Extracted page text data
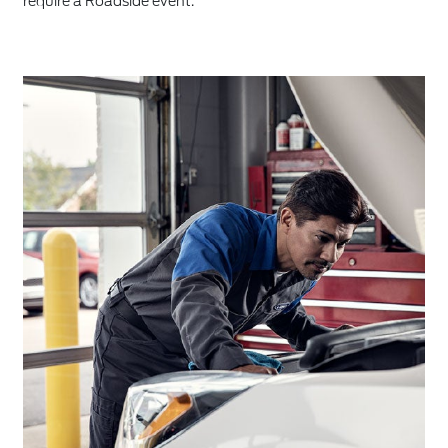
require a Roadside event.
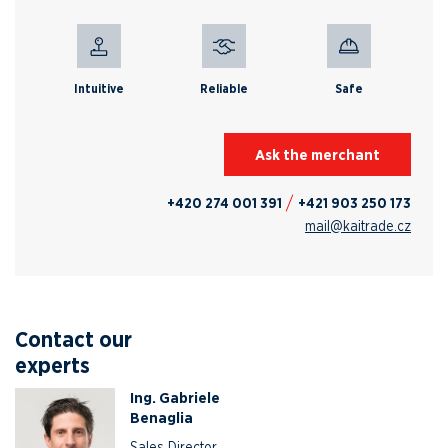
Intuitive
Reliable
Safe
Ask the merchant
+420 274 001 391
+421 903 250 173
mail@kaitrade.cz
Contact our
experts
Ing. Gabriele
Benaglia
Sales Director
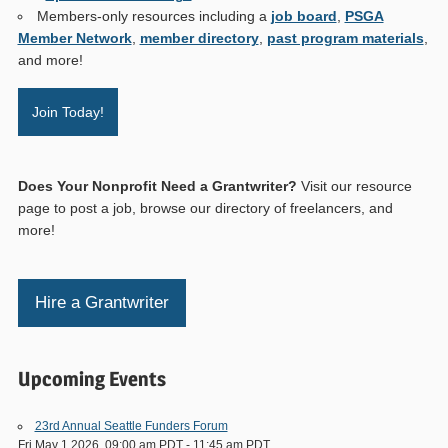
Members-only resources including a
job board
,
PSGA
Member Network
,
member directory
,
past program materials
,
and more!
Join Today!
Does Your Nonprofit Need a Grantwriter?
Visit our resource
page to post a job, browse our directory of freelancers, and
more!
Hire a Grantwriter
Upcoming Events
23rd Annual Seattle Funders Forum
Fri May 1 2026, 09:00 am PDT
-
11:45 am PDT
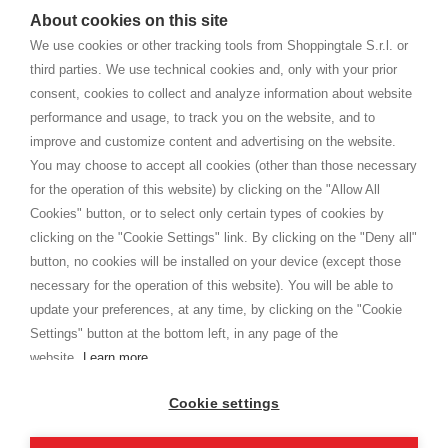
watches
e-commerce website where they can view and purchase from
About cookies on this site
home. You will always receive great care and attention, even from a
TERMS AND CONDITIONS
distance.
We use cookies or other tracking tools from Shoppingtale S.r.l. or
Shippings
third parties. We use technical cookies and, only with your prior
Terms and conditions
consent, cookies to collect and analyze information about website
Privacy
performance and usage, to track you on the website, and to
Cookie
improve and customize content and advertising on the website.
You may choose to accept all cookies (other than those necessary
for the operation of this website) by clicking on the "Allow All
SHOPPINGTALE
Cookies" button, or to select only certain types of cookies by
Who we are
clicking on the "Cookie Settings" link. By clicking on the "Deny all"
Company agreements
button, no cookies will be installed on your device (except those
Advertising bartering advantages
necessary for the operation of this website). You will be able to
Contacts
update your preferences, at any time, by clicking on the "Cookie
Settings" button at the bottom left, in any page of the
I am doing used car sales, in order to show my financial strength. Make
customers trust. Therefore, they often wear brand-name clothes and
website.
Learn more
wear various brand-name watches, which of course are
replica watches
.
Cookie settings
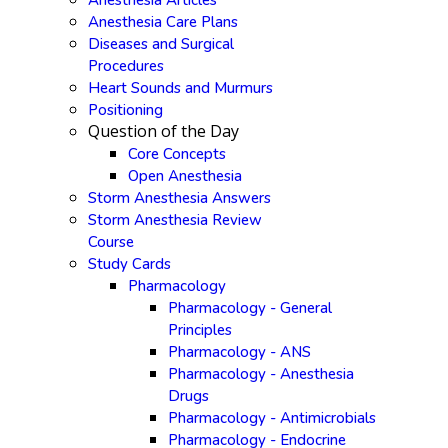
Anesthesia Articles
Anesthesia Care Plans
Diseases and Surgical
Procedures
Heart Sounds and Murmurs
Positioning
Question of the Day
Core Concepts
Open Anesthesia
Storm Anesthesia Answers
Storm Anesthesia Review
Course
Study Cards
Pharmacology
Pharmacology - General
Principles
Pharmacology - ANS
Pharmacology - Anesthesia
Drugs
Pharmacology - Antimicrobials
Pharmacology - Endocrine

▸ **TASK TO COMPLETE**: Using the records above, print exactly the lines between the ones containing "past program materials" and "I am doing used", inclusive, and nothing else; no pictures.

▸ **SOLUTION FOR THIS EXERCISE**:
past program materials
,
and more!
Join Today!
Does Your Nonprofit Need a Grantwriter?
Visit our resource
page to post a job, browse our directory of freelancers, and
more!
Hire a Grantwriter
Upcoming Events
23rd Annual Seattle Funders Forum
Fri May 1 2026, 09:00 am PDT
-
11:45 am PDT
watches
e-commerce website where they can view and purchase from
About cookies on this site
home. You will always receive great care and attention, even from a
TERMS AND CONDITIONS
distance.
We use cookies or other tracking tools from Shoppingtale S.r.l. or
Shippings
third parties. We use technical cookies and, only with your prior
Terms and conditions
consent, cookies to collect and analyze information about website
Privacy
performance and usage, to track you on the website, and to
Cookie
improve and customize content and advertising on the website.
You may choose to accept all cookies (other than those necessary
for the operation of this website) by clicking on the "Allow All
SHOPPINGTALE
Cookies" button, or to select only certain types of cookies by
Who we are
clicking on the "Cookie Settings" link. By clicking on the "Deny all"
Company agreements
button, no cookies will be installed on your device (except those
Advertising bartering advantages
necessary for the operation of this website). You will be able to
Contacts
update your preferences, at any time, by clicking on the "Cookie
Settings" button at the bottom left, in any page of the
I am doing used car sales, in order to show my financial strength. Make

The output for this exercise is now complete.